Cool. I bought mine with Amazon points, too. Freebie! LOL


----------



## visibleghost (Feb 11, 2016)

i have a 3ds xl so i use the stylus for that one. my sister has a dsi and we also have some old ds styluses but i dont use them because it's annoying when they don't fit into my 3ds xl


----------



## alesha (Feb 14, 2016)

My finger is my stylus, whenever we buy a new one my brother loses it -.-


----------



## uwuzumakii (Feb 14, 2016)

I use the finger stylus. It came with my hand.


----------



## Trent the Paladin (Feb 14, 2016)

Since I got the N3DS, the stylus is really small and having lost the original one that came with it I'm not looking to lose the one I replaced it with. So I've been using the Master Sword stylus that came with the Adventurer Pouch (Zelda) 3DS case. Feels a lot more natural too.


----------



## Anine (Feb 14, 2016)

Other - I use a broken Wacom tablet pen. It's honestly my favourite "stylus" so far, nice to hold and the tip is thin  

My original 3DS pen has been long gone, as did the 10+ replacements I've gotten, fairly certain they're hiding somewhere together with my socks and tea spoons.


----------



## bloomwaker (Feb 14, 2016)

Aelia said:


> Other - I use a broken Wacom tablet pen. It's honestly my favourite "stylus" so far, nice to hold and the tip is thin
> 
> My original 3DS pen has been long gone, as did the 10+ replacements I've gotten, fairly certain they're hiding somewhere together with my socks and tea spoons.
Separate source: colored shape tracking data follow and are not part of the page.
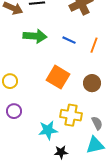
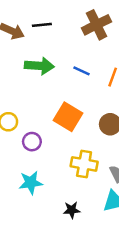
purple circle: (14, 111) -> (32, 142), moved
cyan star: (48, 130) -> (31, 183), moved

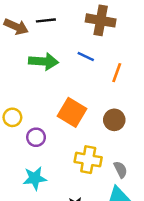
brown cross: (96, 25) -> (101, 20), turned 36
blue line: (82, 71) -> (86, 56), moved

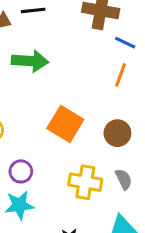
blue line: (86, 56) -> (125, 43), moved
purple circle: (36, 137) -> (21, 171), moved
gray semicircle: (120, 170) -> (124, 179), moved

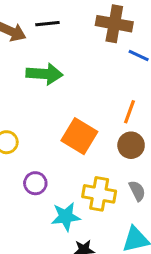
orange line: (121, 75) -> (129, 112), moved
cyan star: (19, 205) -> (66, 217), moved

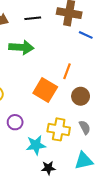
black line: (47, 24) -> (33, 18), moved
orange line: (129, 112) -> (67, 71), moved

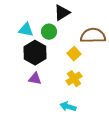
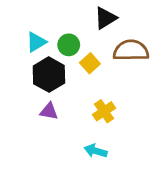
black triangle: (62, 13) -> (105, 18), moved
cyan triangle: (26, 30) -> (36, 42), turned -42
yellow square: (74, 54) -> (90, 63), moved

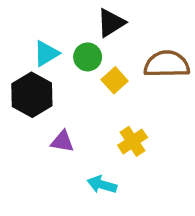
black triangle: (105, 18) -> (111, 23), moved
black hexagon: (49, 75) -> (32, 95), moved
cyan arrow: (96, 151) -> (102, 185), moved

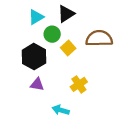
cyan triangle: (46, 53) -> (36, 17), moved
black hexagon: (32, 95) -> (34, 57), moved

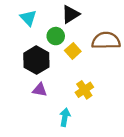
cyan triangle: (36, 17) -> (28, 18), moved, turned -42
cyan arrow: (61, 110) -> (65, 117), turned 84

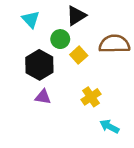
cyan arrow: (65, 117) -> (109, 126), moved, turned -72

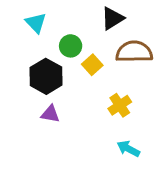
black triangle: (76, 16) -> (112, 18), moved
yellow cross: (91, 97) -> (120, 105), moved

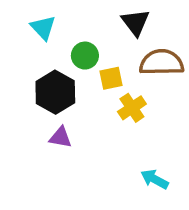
black triangle: (112, 18) -> (135, 22), turned -35
yellow square: (92, 65) -> (111, 78), turned 30
yellow cross: (120, 105) -> (132, 108), moved

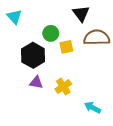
cyan triangle: (43, 28) -> (14, 17), moved
yellow cross: (132, 108) -> (63, 87), moved

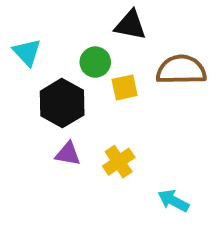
black triangle: (81, 14) -> (130, 25), moved, turned -42
cyan triangle: (14, 17) -> (27, 52), moved

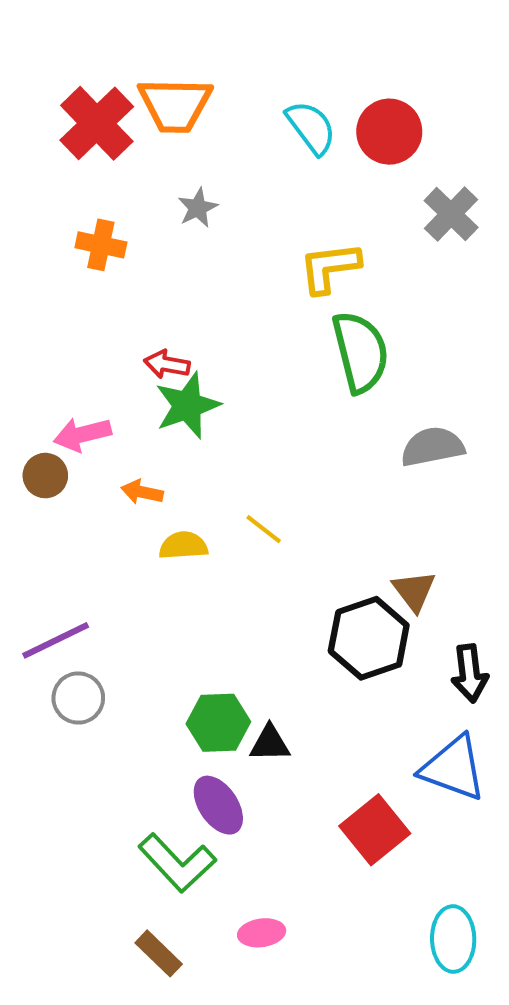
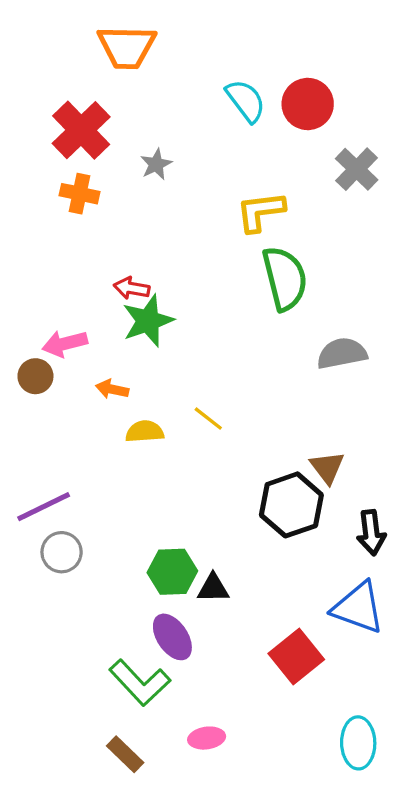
orange trapezoid: (175, 105) -> (127, 47), moved
red cross: (97, 123) -> (81, 130), moved

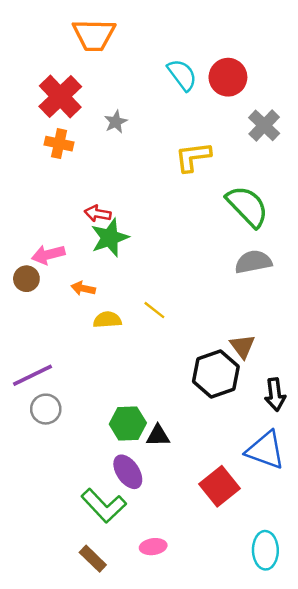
green semicircle: (285, 278) -> (247, 206), moved, turned -30

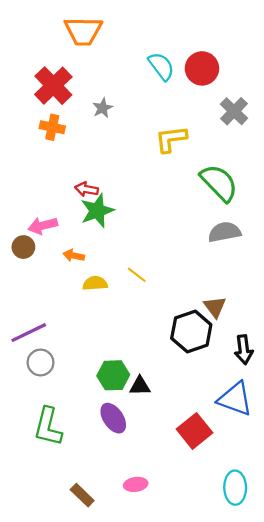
green L-shape: (104, 506) -> (48, 427), moved, turned 57

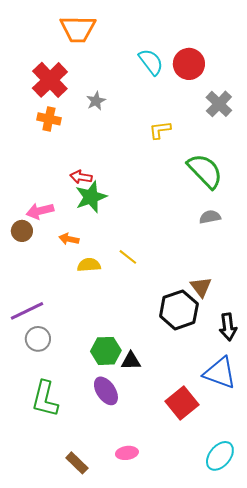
yellow L-shape: (171, 139) -> (160, 130), size x0.7
gray semicircle: (224, 232) -> (210, 217), size x0.7
cyan ellipse: (235, 488) -> (220, 456), turned 40

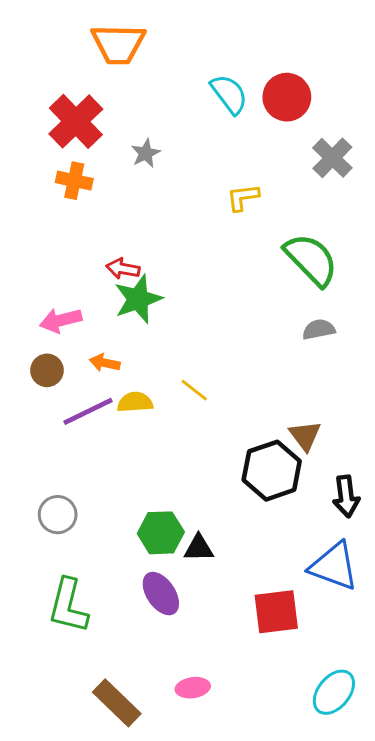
brown circle: (22, 231) -> (47, 370), moved
purple line: (27, 311) -> (88, 411), moved
red square: (182, 403) -> (276, 612), turned 32
brown rectangle: (77, 463) -> (117, 703), size x1.4

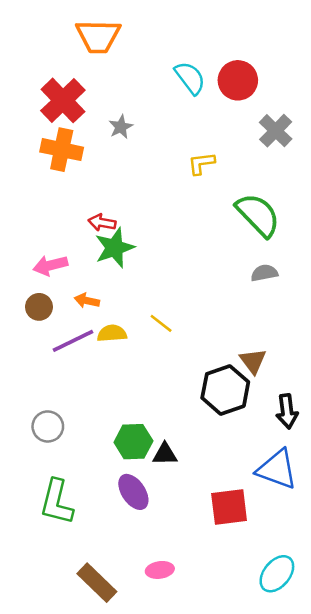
orange cross: (74, 181) -> (62, 150), size x1.4

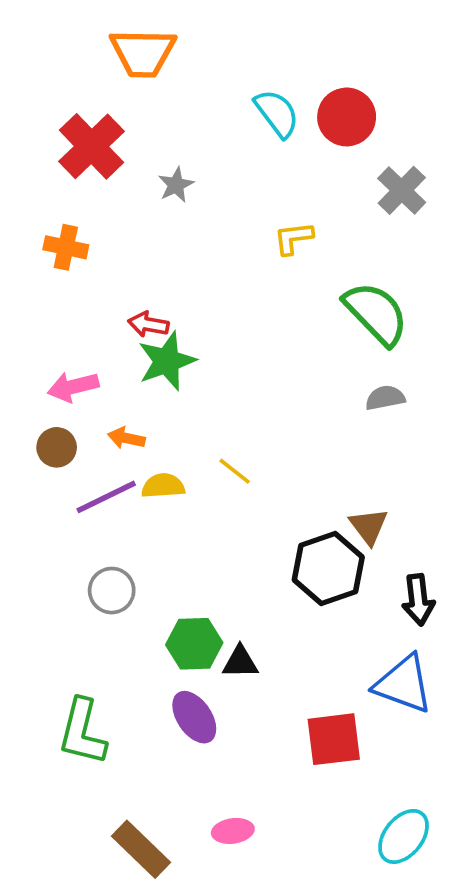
orange cross: (62, 150) -> (66, 247), moved, size x0.7
gray circle: (48, 426) -> (112, 591), moved

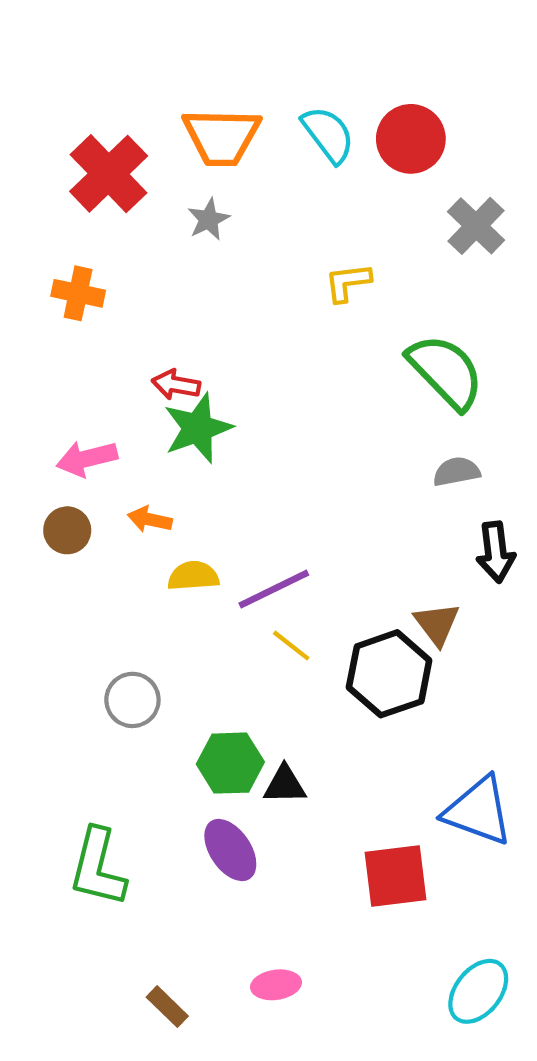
orange trapezoid: (143, 53) -> (222, 137), moved
yellow line: (235, 471) -> (291, 646), moved
purple line: (106, 497) -> (274, 589), moved
black arrow: (418, 600) -> (496, 552), moved
brown rectangle: (141, 849) -> (167, 1007), size x0.6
You've reminded me, I occasionally use my Wacom pen as a stylus. It's pretty comfortable, but I keep losing the thing on my desk, so I'm too paranoid about moving it around any further. It's the reason I ended up buying a bigger stylus, though I don't know when those are going to get here.


----------



## Biyaya (Feb 16, 2016)

My finger nail, unless I remember to cut them. Then I use the big cyan one that came with the HHD case. But if it is too far out of reach, I settle for the one that's in my 3DS.


----------



## Jemma (Feb 16, 2016)

i usually just use my fingers or when i have to be very specific i use the one in my ds i dont have a Special one


----------



## Balverine (Feb 16, 2016)

I use some colorful 3DS ones I got at gamestop : P


----------



## Seastar (Feb 16, 2016)

On my New 3DS, I use the stylus it came with. On my old 3DS, I either use my paint brush stylus (It's not a real paintbrush, it's a 3DS stylus) or my fingers if I can't find that.


----------



## GalacticGhost (Feb 18, 2016)

i usually use one of those ds lite styluses

i have no idea where the stylus that came with myy wii u is, and the one that came with my 3ds broke .-.


----------



## mintellect (Feb 18, 2016)

When I was younger my mom bought me a pack of six rainbow styluses. I chewed on and lost them all. Oops.


----------



## ZekkoXCX (Feb 18, 2016)

I always use my finger because the day i get a stylus i lost it the next day :yaoming:


----------



## Jade_Amell (Feb 19, 2016)

I use this one when I'm by my desk. Otherwise I use the normal 3ds stylus. Which I haven't lost yet.


----------



## lars708 (Mar 2, 2016)

My sister borrowed my 3DS XL once and she immediatly lost the stylus. So now i'm using the regular 3DS stylus.


----------



## r a t (Mar 2, 2016)

I use a one that came with my preorder of hhd, there were 2 new 3ds styluss/ styluses whats the plural idk;; and a bigger one that was like a chunky pen - which I now use


----------



## King Dorado (Mar 2, 2016)

i think mine are DS Lite, i got a pack of them cheap from Gamestop i think i paid one dollar for some kind of DS Lite accessories pack, and it included like five styluses (stylii?).  sometimes though i just use my finger tip.  for a while when all the stylii were lost, i used the cap from a highlighter marker, it just seemed to have the right angled size on the tip and was a tad flexible (although very clumsy to use).


----------